Para Mercadante, outro problema enfrentado pelo SUS é o subfinanciamento. O sistema se propõe ser universal e gratuito, exigindo um orçamento robusto diante de uma população de mais de 200 milhões de pessoas no Brasil.

Nesse contexto, a restrição orçamentária produz efeitos acumulados. Por exemplo, ela reduz capacidade instalada E compromete expansão e qualidade dos serviços. Ao mesmo tempo, o sistema precisa lidar com novas pressões, entre elas, o envelhecimento da população e o aumento de doenças crônicas, como a obesidade.

Privatização da saúde e transferência de recursos

Além do subfinanciamento, o especialista destacou a transferência de recursos públicos e de atendimentos para o setor privado. Segundo ele, isso muda a lógica do sistema. Em vez de priorizar o direito, a saúde passa a ser tratada por regras de mercado.

Por outro lado, o SUS depende de coordenação e planejamento público.

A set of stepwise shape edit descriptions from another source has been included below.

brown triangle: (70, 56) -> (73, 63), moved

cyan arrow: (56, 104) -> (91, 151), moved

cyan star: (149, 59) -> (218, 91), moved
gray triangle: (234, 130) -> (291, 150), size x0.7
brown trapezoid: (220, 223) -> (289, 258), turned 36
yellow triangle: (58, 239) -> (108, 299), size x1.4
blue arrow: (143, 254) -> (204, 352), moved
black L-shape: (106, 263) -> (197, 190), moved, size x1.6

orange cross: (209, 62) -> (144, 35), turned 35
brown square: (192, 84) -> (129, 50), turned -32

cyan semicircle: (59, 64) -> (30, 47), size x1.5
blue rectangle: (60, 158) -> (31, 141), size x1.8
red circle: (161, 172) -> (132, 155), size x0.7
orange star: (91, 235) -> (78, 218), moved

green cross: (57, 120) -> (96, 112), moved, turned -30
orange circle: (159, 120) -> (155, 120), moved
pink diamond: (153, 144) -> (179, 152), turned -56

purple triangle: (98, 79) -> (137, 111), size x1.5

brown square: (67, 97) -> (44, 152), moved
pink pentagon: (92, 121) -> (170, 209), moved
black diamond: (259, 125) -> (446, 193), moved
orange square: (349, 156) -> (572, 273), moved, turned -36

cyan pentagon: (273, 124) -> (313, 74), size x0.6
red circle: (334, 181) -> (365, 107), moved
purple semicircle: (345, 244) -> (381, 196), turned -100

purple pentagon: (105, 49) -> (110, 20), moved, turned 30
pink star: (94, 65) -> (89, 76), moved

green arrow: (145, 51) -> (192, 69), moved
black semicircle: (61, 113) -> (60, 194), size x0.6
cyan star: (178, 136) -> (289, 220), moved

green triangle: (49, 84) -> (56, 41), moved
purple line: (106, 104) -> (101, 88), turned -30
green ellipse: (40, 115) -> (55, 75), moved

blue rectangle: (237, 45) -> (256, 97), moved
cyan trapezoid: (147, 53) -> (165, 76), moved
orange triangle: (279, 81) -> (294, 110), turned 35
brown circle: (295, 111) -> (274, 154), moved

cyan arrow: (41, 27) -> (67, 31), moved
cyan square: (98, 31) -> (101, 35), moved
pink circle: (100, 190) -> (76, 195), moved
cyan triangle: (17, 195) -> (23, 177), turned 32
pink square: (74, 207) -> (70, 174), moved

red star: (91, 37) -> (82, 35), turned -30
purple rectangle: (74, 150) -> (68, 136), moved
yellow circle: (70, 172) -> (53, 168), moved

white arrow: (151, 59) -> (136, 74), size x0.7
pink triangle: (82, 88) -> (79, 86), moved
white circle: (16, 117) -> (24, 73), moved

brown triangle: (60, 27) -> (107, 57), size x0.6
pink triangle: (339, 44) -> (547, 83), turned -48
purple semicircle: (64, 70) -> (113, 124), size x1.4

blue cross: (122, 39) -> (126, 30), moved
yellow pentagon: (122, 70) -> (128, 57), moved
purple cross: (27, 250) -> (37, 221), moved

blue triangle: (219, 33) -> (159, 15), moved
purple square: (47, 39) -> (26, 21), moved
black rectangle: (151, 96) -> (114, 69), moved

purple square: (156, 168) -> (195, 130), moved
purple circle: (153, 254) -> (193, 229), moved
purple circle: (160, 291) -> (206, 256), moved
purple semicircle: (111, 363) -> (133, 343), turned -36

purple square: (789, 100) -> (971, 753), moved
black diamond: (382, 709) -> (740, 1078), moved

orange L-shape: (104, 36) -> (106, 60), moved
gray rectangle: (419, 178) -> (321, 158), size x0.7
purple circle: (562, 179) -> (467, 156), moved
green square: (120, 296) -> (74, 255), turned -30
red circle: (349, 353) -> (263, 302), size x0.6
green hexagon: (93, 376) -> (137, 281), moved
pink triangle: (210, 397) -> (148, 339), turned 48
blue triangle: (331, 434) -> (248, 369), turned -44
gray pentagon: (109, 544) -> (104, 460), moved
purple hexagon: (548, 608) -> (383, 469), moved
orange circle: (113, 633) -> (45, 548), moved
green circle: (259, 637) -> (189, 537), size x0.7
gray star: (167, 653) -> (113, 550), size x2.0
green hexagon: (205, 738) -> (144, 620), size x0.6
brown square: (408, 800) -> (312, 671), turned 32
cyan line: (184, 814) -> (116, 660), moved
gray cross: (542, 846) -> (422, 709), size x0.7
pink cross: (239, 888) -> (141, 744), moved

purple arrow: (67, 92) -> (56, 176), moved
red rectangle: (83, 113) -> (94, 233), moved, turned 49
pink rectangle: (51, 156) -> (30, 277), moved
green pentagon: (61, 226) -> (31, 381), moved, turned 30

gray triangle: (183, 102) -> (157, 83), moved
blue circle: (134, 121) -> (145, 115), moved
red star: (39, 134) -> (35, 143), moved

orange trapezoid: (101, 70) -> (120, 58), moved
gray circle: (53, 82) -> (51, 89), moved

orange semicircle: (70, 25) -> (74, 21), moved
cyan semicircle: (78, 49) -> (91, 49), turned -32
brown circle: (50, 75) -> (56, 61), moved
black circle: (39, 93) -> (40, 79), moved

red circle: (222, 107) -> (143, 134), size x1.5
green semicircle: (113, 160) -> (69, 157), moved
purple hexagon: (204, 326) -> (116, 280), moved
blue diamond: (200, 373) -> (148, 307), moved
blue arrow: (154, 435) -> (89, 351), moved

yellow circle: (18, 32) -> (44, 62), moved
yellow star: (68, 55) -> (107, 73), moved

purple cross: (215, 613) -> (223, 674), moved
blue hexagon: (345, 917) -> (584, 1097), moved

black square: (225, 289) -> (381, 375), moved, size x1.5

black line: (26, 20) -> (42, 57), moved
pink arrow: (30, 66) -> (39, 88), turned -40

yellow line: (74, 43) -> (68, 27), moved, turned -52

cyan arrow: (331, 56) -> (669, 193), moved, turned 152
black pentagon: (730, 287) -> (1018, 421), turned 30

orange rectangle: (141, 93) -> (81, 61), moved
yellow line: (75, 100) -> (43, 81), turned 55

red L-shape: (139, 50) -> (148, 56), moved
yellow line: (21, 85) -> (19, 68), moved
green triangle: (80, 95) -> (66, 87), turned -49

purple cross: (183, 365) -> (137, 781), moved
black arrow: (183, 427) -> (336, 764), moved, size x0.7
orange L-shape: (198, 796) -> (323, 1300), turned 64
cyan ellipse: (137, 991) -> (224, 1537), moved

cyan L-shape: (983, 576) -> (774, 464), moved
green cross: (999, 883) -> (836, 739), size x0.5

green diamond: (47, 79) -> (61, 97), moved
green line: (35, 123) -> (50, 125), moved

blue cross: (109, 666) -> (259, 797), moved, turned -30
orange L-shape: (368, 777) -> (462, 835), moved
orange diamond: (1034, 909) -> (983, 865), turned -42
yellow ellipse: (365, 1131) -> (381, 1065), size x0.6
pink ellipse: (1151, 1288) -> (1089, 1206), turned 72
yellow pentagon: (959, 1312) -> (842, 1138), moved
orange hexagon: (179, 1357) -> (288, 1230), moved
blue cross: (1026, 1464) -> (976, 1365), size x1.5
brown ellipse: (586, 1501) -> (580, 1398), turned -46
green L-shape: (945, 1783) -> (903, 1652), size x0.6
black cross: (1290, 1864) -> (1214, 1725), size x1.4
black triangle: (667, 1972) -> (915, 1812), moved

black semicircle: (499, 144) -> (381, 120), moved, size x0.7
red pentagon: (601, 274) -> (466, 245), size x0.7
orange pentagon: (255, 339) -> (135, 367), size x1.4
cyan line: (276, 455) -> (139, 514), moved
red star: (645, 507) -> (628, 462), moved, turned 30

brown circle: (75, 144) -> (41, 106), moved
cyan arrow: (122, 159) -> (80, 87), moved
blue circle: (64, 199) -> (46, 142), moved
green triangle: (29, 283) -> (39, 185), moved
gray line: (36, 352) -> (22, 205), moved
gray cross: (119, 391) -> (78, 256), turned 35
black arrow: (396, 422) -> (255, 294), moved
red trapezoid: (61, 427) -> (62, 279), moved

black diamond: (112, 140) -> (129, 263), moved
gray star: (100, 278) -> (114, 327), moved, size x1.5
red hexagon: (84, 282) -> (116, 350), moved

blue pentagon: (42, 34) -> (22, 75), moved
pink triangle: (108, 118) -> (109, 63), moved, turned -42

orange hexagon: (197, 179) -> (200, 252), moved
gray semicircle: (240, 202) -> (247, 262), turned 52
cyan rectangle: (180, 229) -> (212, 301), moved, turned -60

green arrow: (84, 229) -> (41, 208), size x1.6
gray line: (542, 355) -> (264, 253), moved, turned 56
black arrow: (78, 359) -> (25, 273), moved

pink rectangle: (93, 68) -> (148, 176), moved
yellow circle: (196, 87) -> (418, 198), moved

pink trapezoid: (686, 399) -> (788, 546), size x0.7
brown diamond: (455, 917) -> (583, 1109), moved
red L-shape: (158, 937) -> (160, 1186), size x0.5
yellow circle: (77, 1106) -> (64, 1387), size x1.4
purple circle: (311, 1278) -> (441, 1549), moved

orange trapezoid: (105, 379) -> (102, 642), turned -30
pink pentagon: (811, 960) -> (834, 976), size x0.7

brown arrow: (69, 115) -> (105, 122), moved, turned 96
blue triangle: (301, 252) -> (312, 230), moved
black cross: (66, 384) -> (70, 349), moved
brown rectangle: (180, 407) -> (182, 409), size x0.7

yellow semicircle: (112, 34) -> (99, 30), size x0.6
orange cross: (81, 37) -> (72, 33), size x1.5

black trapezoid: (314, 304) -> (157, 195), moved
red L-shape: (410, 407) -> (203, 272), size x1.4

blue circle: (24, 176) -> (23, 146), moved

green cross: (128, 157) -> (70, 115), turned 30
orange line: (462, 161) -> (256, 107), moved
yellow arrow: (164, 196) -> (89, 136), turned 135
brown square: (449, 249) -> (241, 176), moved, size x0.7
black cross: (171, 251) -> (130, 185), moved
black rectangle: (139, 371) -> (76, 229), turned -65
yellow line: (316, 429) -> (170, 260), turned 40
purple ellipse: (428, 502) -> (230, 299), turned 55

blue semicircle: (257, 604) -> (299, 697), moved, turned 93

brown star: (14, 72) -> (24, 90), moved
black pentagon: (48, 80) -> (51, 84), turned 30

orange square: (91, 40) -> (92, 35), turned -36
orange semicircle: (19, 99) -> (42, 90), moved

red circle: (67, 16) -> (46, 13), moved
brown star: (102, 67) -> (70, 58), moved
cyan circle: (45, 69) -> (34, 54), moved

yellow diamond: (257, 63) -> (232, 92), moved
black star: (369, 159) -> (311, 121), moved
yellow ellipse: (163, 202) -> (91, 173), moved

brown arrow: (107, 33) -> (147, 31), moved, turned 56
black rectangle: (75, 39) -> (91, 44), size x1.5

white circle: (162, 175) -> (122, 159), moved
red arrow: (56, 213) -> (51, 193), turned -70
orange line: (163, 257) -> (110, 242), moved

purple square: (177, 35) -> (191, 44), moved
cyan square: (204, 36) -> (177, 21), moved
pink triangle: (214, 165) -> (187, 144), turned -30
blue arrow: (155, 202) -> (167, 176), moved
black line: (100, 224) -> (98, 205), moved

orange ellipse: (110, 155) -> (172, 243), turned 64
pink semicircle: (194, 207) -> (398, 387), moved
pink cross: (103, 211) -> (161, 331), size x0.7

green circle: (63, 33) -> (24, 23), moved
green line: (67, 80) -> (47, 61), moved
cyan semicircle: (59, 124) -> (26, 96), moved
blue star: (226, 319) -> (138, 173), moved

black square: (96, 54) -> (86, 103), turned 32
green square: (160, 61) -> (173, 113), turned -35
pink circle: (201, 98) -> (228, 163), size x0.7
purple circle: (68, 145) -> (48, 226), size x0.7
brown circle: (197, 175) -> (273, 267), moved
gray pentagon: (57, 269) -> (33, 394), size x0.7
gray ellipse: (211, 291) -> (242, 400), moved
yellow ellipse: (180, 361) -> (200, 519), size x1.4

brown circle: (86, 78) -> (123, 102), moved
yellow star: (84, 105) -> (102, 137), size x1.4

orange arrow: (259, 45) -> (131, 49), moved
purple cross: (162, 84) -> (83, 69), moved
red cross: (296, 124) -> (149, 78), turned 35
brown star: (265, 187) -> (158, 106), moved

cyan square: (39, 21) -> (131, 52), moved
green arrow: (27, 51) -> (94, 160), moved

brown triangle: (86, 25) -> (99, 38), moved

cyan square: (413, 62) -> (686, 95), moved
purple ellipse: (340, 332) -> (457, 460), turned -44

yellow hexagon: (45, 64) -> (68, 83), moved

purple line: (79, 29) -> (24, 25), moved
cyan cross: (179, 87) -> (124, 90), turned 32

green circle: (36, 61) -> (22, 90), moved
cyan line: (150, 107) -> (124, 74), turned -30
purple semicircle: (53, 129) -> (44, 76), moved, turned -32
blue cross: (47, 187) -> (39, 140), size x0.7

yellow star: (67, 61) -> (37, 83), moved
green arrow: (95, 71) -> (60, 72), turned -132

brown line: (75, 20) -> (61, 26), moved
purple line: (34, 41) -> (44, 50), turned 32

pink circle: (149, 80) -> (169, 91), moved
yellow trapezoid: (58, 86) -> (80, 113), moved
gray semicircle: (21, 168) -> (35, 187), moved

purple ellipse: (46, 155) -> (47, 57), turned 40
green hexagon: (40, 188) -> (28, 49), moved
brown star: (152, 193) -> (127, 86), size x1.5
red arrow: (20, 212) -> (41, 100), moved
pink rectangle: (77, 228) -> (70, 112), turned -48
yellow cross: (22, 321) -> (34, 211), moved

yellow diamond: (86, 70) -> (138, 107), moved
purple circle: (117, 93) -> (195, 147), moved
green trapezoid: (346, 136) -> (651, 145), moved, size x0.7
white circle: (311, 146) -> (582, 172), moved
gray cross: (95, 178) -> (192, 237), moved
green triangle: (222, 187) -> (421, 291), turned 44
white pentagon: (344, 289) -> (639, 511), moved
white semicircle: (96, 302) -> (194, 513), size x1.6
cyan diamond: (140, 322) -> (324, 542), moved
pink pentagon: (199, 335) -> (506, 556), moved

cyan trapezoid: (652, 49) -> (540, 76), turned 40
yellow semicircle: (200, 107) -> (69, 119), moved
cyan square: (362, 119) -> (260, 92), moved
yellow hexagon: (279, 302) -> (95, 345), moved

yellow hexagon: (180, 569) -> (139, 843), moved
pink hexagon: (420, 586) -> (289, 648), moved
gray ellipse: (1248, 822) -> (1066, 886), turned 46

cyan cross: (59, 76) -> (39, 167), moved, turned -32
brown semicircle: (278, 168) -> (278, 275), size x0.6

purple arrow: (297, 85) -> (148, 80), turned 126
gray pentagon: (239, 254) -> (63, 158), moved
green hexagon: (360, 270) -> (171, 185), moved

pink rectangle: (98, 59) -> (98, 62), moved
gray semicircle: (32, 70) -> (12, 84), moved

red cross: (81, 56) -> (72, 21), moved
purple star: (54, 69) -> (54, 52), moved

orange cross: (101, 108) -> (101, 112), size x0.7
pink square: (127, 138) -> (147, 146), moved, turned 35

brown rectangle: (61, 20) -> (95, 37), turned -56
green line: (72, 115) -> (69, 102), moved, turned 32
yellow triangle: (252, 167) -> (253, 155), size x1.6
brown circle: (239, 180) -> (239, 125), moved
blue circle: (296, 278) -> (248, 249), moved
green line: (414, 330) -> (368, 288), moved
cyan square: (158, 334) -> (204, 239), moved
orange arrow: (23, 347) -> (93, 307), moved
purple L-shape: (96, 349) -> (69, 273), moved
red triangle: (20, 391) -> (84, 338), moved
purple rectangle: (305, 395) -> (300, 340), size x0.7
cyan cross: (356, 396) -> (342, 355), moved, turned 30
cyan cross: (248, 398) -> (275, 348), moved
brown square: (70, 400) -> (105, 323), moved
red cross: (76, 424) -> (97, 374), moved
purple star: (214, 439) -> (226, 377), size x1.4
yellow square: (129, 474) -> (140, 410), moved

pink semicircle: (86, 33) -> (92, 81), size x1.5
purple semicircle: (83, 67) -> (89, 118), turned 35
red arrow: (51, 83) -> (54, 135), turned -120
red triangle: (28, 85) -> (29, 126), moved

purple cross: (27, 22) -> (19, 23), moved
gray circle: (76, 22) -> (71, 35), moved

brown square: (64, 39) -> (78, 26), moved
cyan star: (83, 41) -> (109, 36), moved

Por isso, a ampliação do privado pode gerar distorções. Entre elas, a concentração de serviços em áreas mais rentáveis. Além disso, tende a aumentar barreiras de acesso. O impacto é maior entre populações vulneráveis.

Caminhos para enfrentar os desafios do SUS

Ao final da live, Mercadante defendeu medidas estruturantes. Em primeiro lugar, mais coordenação entre os entes federativos. Em seguida, um financiamento compatível com as necessidades reais da população. Assim, o SUS consegue sustentar suas funções essenciais.